It's Official: 2015 Was the Hottest Year on Record by Far


(MENAFN- The Peninsula) This illustration obtained from NASA on January 20 2016 shows that 2015 was the warmest year since modern record-keeping began in 1880 according to a new analysis by NASA's Goddard Institute for Space Studies.

Washington: To say that 2015 was hot is an understatement. The average recorded temperature across the surface of the planet was so far above normal it set a record for setting records.

The year was more than a quarter of a degree Fahrenheit warmer than the last global heat record—set all the way back in 2014—according to National Oceanic and Atmospheric Administration figures released Wednesday. A quarter of a degree may not sound like much but on a planetary scale it's a huge leap. Most previous records were measured by hundredths of a degree.

A powerful El Niño is largely responsible for this year’s extremes but make no mistake: This is what global warming looks like. Fifteen of the hottest 16 years on record are in the 21st century. Temperatures are rising 10 times faster than during the bounce back from the last ice age. This animation shows the Earth’s warming climate recorded in monthly measurements from land and sea dating back to 1880. Temperatures are displayed in degrees above or below the 20th century average.

The heat of 2015 was relentless. Monthly records were broken for every month except January (second hottest) and April (third hottest) according to data from NOAA. The year ended with an exclamation point in December with the most extreme departure for any month on record.

Results from the world’s top monitoring agencies vary slightly but NASA NOAA the Japan Meteorological Agency and the U.K.'s Met Office are all in agreement: 2015 was unprecedented.
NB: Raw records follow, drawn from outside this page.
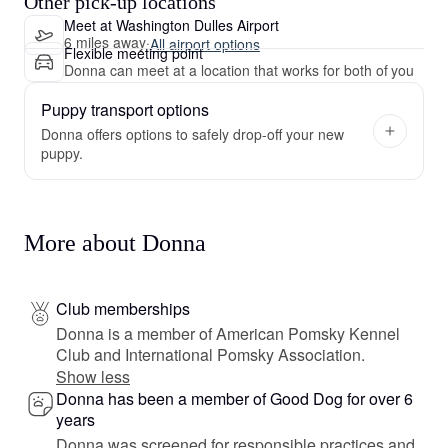
Other pick-up locations
Meet at Washington Dulles Airport
6 miles away
·
All airport options
Flexible meeting point
Donna can meet at a location that works for both of you
Puppy transport options
Donna offers options to safely drop-off your new
puppy.
More about Donna
Club memberships
Donna is a member of American Pomsky Kennel
Club and International Pomsky Association.
Show less
Donna has been a member of Good Dog for over 6
years
Donna was screened for responsible practices and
The heat was experienced differently around the world but most regions were unusually warm to downright scorching for much of the year.

Up Next: More Broken Records

The El Niño weather pattern of 2015 produced some of the hottest temperatures ever witnessed across swaths of the equatorial Pacific. Across the globe El Niño triggered powerful typhoons spoiled cocoa harvests in Africa and contributed to vast fires in Indonesia. California is getting pummeled with floods and residents on the U.S. East Coast are bracing for an El-Niño fueled snow dump this weekend.

El Niño has peaked but may carry on through late spring or early summer according to the U.S. Climate Prediction Center. The heat that’s dispersed into the atmosphere during an El Niño can linger which means 2016 could be yet another record hot year worldwide. But that's by no means certain.

The current El Nino has been a bit unusual in that it seemed to start in 2014 before faltering and re-emerging in 2015 said Kevin Trenberth a senior scientist at the National Center for Atmospheric Research in Boulder Colorado. As a result the warming that typically comes after an El Nino has probably already occurred Trenberth said. "If I had to guess 2015 will probably beat out 2016."

So 2016 might set another record. Or it might not. But one thing is certain: It won't be normal. Those days are behind us.